The coronavirus pandemic has caused chaos worldwide, resulting in multiple nationwide lock-downs.
Metro reports that the virus has also shown itself capable of spreading to pets, with a third animal, a cat belonging to a Belgian owner, being diagnosed with Covid-19.
With the outbreak showing no signs of slowing throughout much of the world, here’s what we know about whether you could potentially catch coronavirus from your pet.
Can you catch coronavirus from your pet? Gail Golab, the American Veterinary Medical Association’s chief veterinary officer, is quoted in the Washington Post as saying: ‘We’re not overly concerned about people contracting Covid-19 through contact with dogs and cats.’
While the NHS recommends that you wash your hands after touching animals, Golab also pointed out that ‘the virus survives best on smooth surfaces, such as counter tops and doorknobs,’ adding: ‘Porous materials, such as pet fur, tend to absorb and trap pathogens, making it harder to contract them through touch.’
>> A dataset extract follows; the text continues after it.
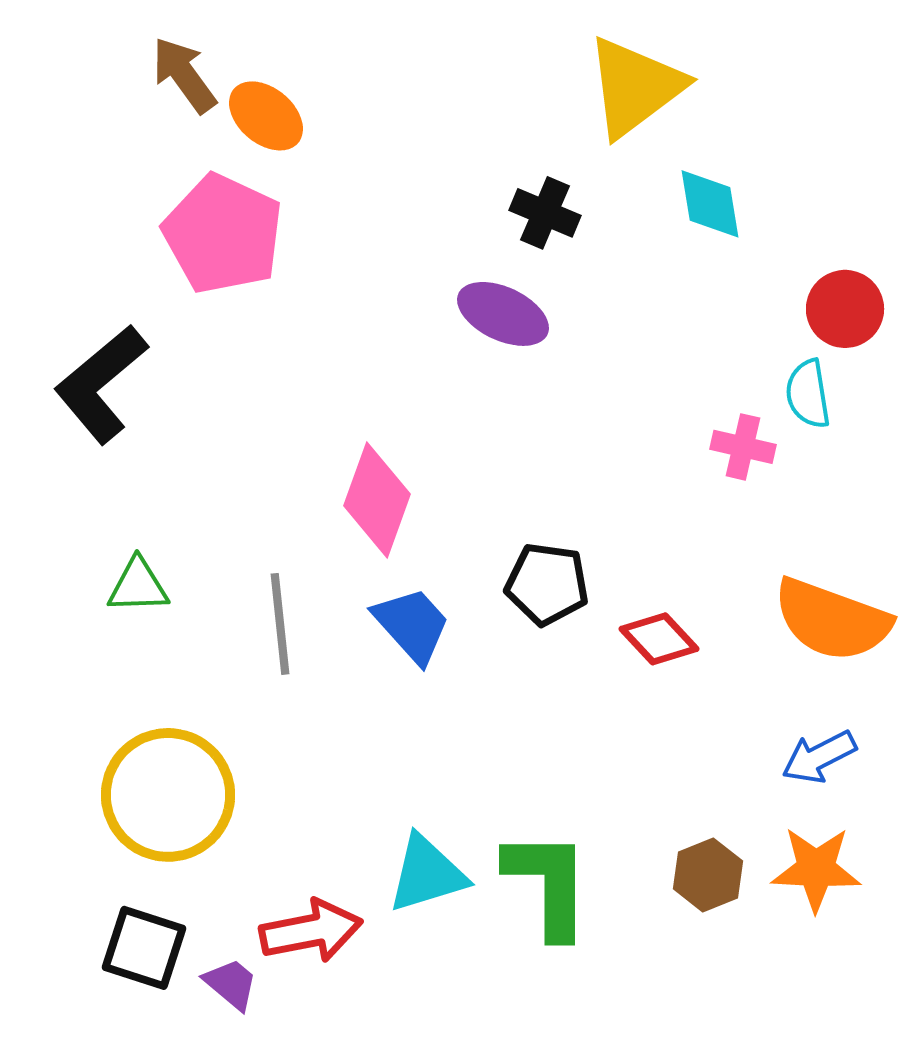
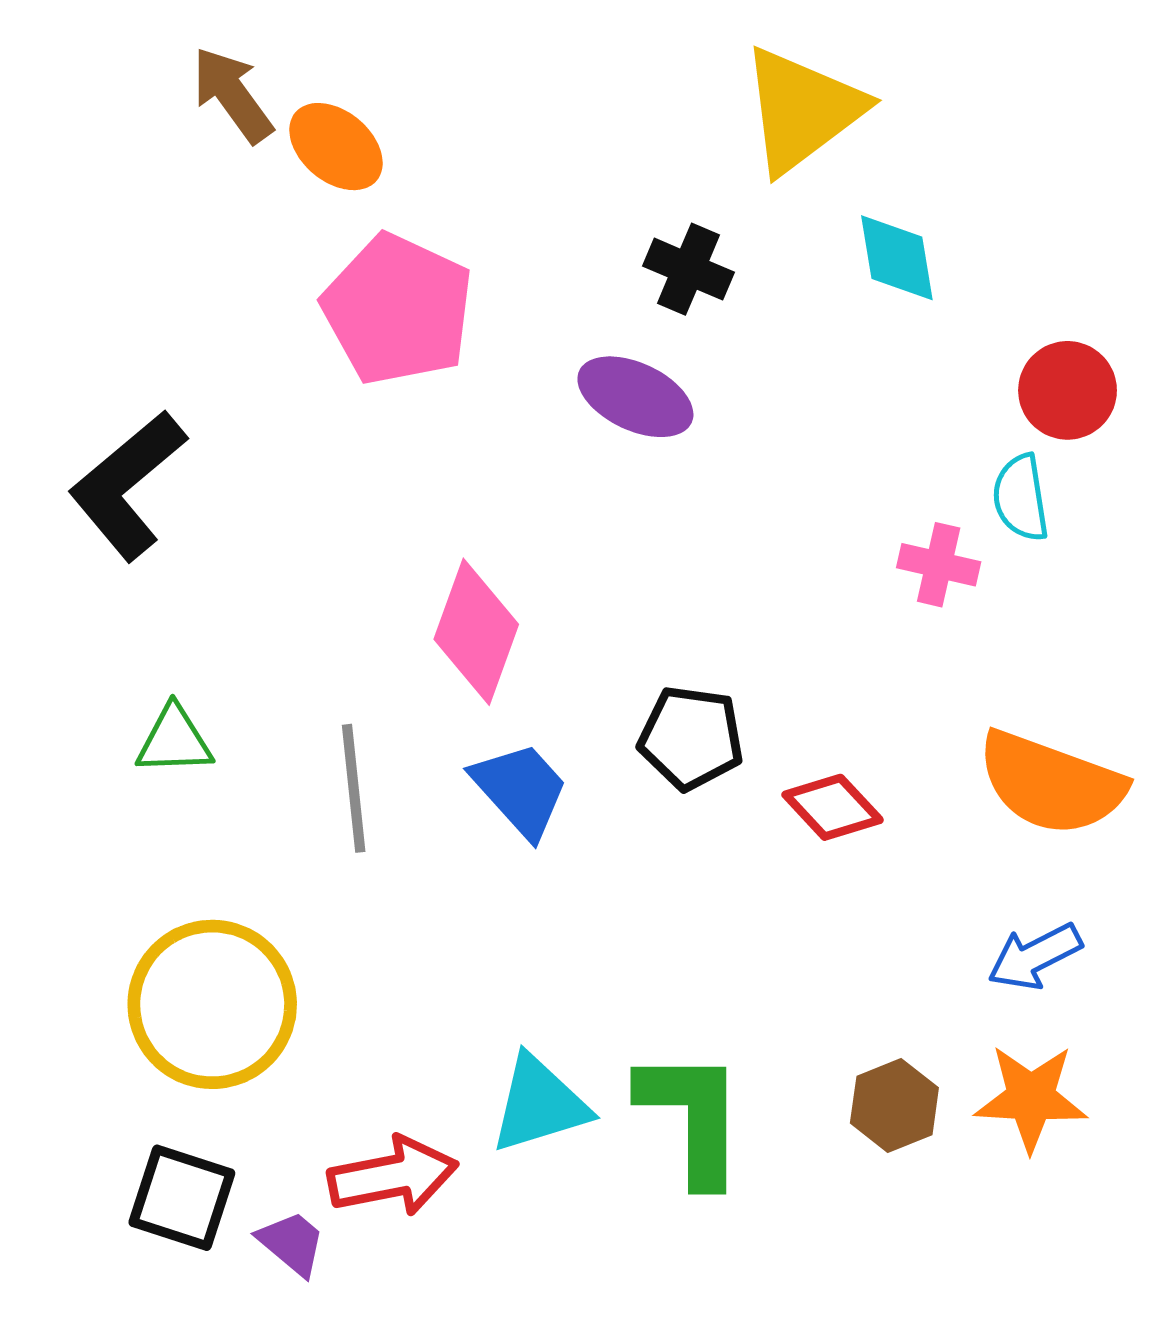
pink pentagon: (223, 234) -> (398, 310), moved

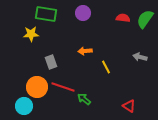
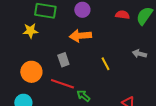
orange arrow: (85, 51) -> (80, 36), moved, size x1.5
gray rectangle: (51, 62) -> (63, 60), moved
orange circle: (37, 87) -> (31, 72), moved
Belgium’s National Council for Animal Protection has stressed that there is ‘no reason to abandon your animal’ over coronavirus fears. While we should ‘respect the usual rules of hygiene’ before and after stroking pets, the council stressed that this latest example of cross-species contamination saw the virus spread from person-to-cat, not from cat-to-person.
A statement from them read: ‘Let’s not go back to a dark medieval period when ignorant people hunt and kill cats for fear that they will pass on the plague. ‘We have said it from the beginning of the crisis and we will go on to the end: there is no reason to abandon your animal. It is just necessary, for sick people, to respect the usual hygiene rules so as not to take any risks to your entourage and animals.’
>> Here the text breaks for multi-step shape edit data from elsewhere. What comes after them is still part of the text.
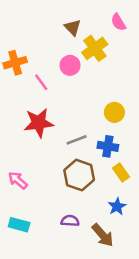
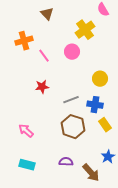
brown triangle: (73, 27) -> (47, 14), moved
pink circle: (70, 65) -> (72, 52), moved
red star: (39, 123) -> (42, 87), size x0.6
blue star: (117, 206) -> (108, 157), moved

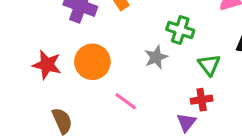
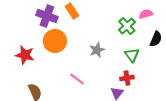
green cross: (180, 30) -> (127, 26), moved, turned 30
orange circle: (92, 62) -> (55, 41), moved

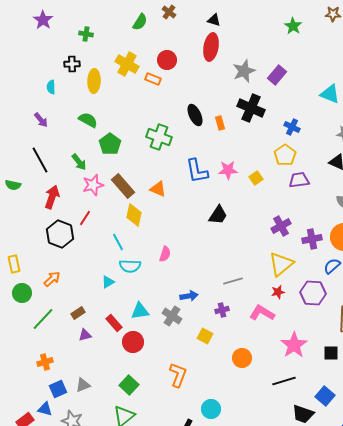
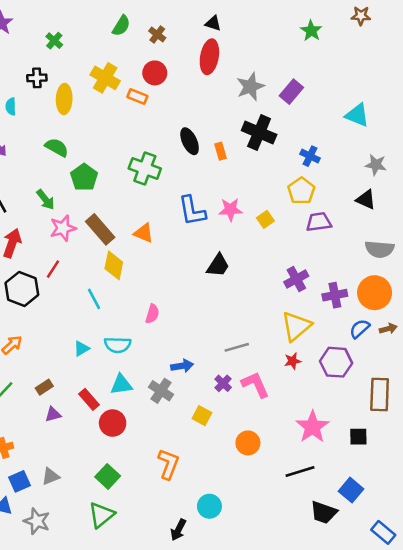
brown cross: (169, 12) -> (157, 34), moved
green cross: (86, 34) -> (54, 41), turned 32
cyan semicircle: (130, 266) -> (118, 345), moved
purple cross: (222, 310) -> (223, 383), turned -32
pink L-shape: (262, 313) -> (255, 385), moved, turned 35

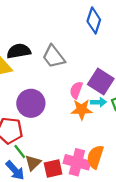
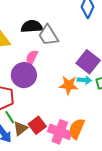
black semicircle: (19, 51) -> (32, 26), moved
pink semicircle: (76, 90) -> (32, 58), moved
red square: (53, 168) -> (37, 125), moved, turned -30

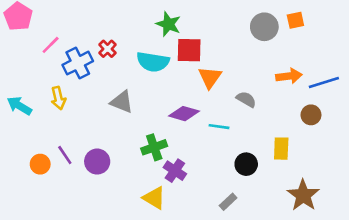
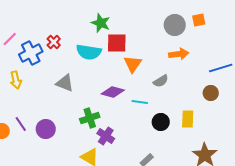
orange arrow: (289, 76) -> (179, 54), moved
gray semicircle: (246, 99) -> (161, 81), turned 119
black circle: (246, 164) -> (161, 122), moved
Medical Detection Dogs, a charity based outside Milton Keynes, have said they believe that our four-legged friends can actually help in the fight against the virus by being trained to smell the virus.
The charity said: ‘Dogs searching for Covid-19 would be trained in the same way as those dogs the charity has already trained to detect diseases like cancer, Parkinson’s and bacterial infections – by sniffing samples in the charity’s training room and indicating when they have found it. They are also able to detect subtle changes in temperature of the skin, so could potentially tell if someone has a fever.’